Hillel, a Jewish student organization at the University of Tennessee, Knoxville held a vigil at the Rock–a common place of expression on UT’s campus–on Wednesday, Oct. 31 to mourn the 11 lives lost in the attack.
On Monday, Oct. 29, a similar event was held at the Arnstein Jewish Community Center in Knoxville. With over 600 people in attendance, the Jewish and Knoxville communities came together in order to not only mourn the lives lost, but to spread hope and encourage strength within the community.
Despite this recent attack on the Jewish community, Knoxville Rabbi Yossi Wilhelm said he sees hope for the future.
“I have hope because I look at the turn out tonight. I look at what’s going on in the world. I look at the way people were taken back and hurt in ways that they did something about it,” he said. “And now it’s not just coming to the vigil, but it’s taking that inspiration, taking that pain and translating it into action…I have a lot of faith in the American people.”
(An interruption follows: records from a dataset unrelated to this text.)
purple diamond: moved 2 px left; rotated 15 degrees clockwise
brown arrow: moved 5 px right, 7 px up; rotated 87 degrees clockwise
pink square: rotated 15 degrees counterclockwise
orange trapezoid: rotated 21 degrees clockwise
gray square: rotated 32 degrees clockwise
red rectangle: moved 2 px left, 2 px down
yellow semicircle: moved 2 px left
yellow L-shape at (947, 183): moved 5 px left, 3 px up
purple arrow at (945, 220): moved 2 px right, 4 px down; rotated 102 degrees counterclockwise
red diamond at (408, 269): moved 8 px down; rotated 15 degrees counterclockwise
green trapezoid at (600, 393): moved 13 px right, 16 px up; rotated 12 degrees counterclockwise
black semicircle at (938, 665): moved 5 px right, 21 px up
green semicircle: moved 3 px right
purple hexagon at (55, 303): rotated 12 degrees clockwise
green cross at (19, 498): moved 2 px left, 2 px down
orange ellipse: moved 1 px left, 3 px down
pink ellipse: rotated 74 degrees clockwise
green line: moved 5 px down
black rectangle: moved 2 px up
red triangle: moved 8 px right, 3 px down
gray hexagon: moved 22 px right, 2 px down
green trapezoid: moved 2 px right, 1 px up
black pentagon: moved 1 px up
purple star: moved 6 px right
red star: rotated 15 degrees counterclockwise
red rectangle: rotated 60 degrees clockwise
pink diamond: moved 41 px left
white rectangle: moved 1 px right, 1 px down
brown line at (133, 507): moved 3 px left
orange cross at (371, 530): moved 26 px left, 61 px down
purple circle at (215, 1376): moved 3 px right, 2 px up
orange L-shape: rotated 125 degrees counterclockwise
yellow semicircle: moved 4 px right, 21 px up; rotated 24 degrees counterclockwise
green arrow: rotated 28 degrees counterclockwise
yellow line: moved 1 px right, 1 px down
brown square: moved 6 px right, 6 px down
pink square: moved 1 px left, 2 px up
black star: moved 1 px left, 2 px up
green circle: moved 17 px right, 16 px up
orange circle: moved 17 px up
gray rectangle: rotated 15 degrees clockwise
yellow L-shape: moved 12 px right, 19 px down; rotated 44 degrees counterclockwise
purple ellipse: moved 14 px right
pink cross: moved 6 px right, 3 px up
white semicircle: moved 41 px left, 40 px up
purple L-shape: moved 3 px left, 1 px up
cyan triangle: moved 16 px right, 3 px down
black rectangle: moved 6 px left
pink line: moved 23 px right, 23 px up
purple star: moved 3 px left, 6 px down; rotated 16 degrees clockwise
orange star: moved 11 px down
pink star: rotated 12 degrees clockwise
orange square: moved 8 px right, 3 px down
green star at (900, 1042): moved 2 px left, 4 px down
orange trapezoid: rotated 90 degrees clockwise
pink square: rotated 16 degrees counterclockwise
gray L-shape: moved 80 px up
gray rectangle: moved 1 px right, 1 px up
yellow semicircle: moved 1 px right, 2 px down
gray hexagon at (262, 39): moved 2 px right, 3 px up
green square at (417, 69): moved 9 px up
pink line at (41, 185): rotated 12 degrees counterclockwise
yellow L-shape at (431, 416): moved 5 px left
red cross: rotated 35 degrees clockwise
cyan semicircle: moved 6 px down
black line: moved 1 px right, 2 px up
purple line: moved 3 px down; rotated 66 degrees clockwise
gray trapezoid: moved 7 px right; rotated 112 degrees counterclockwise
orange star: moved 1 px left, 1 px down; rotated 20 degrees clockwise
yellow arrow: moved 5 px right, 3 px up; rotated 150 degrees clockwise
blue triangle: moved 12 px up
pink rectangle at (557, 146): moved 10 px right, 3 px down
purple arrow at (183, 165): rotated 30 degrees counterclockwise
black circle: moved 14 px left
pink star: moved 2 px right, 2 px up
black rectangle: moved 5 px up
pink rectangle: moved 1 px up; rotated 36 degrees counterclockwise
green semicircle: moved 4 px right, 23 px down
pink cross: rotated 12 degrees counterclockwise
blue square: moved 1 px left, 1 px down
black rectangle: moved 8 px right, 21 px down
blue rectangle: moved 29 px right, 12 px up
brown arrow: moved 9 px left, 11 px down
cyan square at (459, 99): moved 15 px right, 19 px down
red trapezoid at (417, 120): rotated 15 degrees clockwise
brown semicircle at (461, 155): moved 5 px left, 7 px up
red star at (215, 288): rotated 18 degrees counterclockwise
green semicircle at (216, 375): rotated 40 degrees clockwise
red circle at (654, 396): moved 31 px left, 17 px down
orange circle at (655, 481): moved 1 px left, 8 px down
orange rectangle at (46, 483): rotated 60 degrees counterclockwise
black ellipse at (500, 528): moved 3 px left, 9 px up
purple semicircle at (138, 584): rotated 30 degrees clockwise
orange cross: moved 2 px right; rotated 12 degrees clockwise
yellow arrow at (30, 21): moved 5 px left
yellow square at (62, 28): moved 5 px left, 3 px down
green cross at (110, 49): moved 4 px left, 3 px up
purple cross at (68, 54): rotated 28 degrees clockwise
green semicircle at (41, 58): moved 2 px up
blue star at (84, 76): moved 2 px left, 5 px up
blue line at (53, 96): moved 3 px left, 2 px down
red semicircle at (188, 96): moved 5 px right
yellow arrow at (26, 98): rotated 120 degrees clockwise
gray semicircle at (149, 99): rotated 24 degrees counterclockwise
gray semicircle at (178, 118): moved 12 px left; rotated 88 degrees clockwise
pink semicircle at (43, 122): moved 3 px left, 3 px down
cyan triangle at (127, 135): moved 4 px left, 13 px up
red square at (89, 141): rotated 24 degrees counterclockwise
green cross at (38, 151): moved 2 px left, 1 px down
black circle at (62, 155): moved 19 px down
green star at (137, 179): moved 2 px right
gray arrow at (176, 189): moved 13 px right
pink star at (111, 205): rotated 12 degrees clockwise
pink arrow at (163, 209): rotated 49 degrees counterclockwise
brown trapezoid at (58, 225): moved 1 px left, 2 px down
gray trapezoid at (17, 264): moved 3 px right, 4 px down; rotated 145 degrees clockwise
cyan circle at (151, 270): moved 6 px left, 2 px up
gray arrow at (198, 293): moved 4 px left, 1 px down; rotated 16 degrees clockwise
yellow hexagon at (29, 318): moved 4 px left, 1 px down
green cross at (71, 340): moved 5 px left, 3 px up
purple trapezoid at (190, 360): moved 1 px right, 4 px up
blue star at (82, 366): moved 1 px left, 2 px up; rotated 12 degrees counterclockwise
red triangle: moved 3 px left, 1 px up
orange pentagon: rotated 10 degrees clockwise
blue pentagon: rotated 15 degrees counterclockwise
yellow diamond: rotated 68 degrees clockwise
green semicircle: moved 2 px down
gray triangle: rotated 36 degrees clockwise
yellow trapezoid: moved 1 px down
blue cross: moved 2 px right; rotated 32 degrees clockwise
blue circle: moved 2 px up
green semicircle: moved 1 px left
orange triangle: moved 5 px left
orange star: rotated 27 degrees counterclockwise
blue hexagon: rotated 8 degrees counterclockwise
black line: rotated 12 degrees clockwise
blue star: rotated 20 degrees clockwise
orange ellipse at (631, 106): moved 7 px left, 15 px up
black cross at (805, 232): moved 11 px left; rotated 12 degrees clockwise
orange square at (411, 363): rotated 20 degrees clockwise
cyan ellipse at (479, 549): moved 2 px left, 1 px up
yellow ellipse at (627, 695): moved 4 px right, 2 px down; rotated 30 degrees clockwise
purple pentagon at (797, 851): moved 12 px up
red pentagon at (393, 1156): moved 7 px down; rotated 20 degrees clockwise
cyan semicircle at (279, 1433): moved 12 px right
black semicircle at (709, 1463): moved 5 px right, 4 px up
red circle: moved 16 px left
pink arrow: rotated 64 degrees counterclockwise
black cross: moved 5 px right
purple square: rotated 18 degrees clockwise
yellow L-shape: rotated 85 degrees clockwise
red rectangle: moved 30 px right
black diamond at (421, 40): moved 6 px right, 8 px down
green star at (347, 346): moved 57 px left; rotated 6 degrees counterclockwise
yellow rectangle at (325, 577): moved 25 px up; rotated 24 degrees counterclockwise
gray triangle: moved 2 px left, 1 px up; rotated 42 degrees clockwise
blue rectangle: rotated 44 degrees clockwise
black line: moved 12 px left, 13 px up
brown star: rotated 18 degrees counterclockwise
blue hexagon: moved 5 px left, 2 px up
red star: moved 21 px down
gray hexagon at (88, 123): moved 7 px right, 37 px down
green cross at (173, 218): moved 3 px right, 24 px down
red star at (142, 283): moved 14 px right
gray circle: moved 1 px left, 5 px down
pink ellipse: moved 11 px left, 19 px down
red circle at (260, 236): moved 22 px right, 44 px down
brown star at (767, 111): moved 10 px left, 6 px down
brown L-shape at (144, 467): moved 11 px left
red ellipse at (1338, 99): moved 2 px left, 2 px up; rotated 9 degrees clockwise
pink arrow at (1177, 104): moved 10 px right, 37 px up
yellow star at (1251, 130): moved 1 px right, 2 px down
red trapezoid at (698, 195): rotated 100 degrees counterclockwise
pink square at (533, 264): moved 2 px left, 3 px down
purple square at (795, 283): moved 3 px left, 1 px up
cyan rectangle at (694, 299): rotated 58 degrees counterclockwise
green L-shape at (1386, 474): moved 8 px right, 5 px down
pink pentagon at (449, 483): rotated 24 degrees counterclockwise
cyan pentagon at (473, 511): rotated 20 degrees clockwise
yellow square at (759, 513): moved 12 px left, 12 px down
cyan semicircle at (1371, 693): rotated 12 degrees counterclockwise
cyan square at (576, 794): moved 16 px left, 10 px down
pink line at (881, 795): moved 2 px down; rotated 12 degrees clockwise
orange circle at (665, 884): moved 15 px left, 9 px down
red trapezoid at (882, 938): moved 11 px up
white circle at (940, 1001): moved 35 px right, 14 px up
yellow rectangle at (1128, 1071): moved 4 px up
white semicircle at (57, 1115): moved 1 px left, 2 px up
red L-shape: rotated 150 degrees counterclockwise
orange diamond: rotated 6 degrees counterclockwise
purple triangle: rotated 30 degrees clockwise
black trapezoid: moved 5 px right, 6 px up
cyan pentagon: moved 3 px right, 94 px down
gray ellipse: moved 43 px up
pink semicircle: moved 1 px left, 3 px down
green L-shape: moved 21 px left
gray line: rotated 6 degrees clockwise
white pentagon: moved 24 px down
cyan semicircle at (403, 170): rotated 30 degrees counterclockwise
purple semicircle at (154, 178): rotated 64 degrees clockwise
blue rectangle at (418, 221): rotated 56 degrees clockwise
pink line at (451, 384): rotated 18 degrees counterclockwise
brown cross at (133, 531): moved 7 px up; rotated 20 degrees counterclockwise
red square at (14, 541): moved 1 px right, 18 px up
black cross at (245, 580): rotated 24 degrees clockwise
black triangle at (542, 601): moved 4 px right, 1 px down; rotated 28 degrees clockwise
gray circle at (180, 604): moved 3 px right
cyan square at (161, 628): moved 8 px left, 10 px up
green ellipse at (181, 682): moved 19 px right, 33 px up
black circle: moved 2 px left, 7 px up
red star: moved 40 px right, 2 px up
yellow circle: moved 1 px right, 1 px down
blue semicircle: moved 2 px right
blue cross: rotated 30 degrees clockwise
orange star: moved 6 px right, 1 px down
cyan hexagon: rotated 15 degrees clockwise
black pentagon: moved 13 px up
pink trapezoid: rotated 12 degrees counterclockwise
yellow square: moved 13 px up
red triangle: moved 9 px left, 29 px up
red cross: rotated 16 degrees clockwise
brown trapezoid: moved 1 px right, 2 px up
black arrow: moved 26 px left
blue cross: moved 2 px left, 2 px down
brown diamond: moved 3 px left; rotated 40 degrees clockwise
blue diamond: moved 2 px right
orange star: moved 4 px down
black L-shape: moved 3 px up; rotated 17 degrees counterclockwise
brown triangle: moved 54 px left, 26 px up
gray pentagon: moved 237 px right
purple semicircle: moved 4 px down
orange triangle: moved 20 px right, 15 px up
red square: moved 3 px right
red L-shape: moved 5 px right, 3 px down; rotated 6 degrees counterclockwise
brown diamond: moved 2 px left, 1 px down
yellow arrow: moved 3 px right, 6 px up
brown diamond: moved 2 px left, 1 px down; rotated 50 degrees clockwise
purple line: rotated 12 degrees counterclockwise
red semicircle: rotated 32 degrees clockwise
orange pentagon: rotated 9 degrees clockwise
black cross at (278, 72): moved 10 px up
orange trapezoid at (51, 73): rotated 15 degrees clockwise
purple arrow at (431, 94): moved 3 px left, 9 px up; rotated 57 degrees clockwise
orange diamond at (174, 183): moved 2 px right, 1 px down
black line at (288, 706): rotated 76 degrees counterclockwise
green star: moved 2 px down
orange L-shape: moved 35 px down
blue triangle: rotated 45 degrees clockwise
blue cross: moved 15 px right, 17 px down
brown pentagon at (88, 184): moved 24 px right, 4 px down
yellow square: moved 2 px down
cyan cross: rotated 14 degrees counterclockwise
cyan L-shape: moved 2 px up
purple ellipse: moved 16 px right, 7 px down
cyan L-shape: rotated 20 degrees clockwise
During the vigil, many stressed the importance for America to become a safe environment for everyone. In addition to this attack, other hate crimes have occurred recently throughout the country including a white man killing two African American men in Kentucky and mail bombs sent to prominent Democrats who spoke in opposition of President Trump.
“I can’t imagine what it is like to be in America, a place that is supposed to be safe today, and have this devastation,” Joyce York, an editor for the Knoxville Jewish Alliance newsletter, said. “At the same time, I am so hopeful because of people in our community and others have reached out and are fighting bigotry and hatred wherever it is.”
Despite the tragedy that has occurred, the community calls for people to respond by simply being nice to each other, to smile at each other, to hold doors open for each other and to treat people with kindness. Known for being the Torchbearers, UT students strive to act as volunteers and torchbearers themselves as they go through a critical period in their lives.
“We are volunteers and having a volunteer spirit means helping others,” Tara Kear Bain, director of UTK’s Hillel, said.
The vigil ended with a last show of solidarity as the crowd sang “America the Beautiful” after reciting the names of the victims of the shooting. With grief in their hearts, but ultimately seeing hope, the Jewish community and others left the vigil with a determination to act out against hate as they realize they are not alone.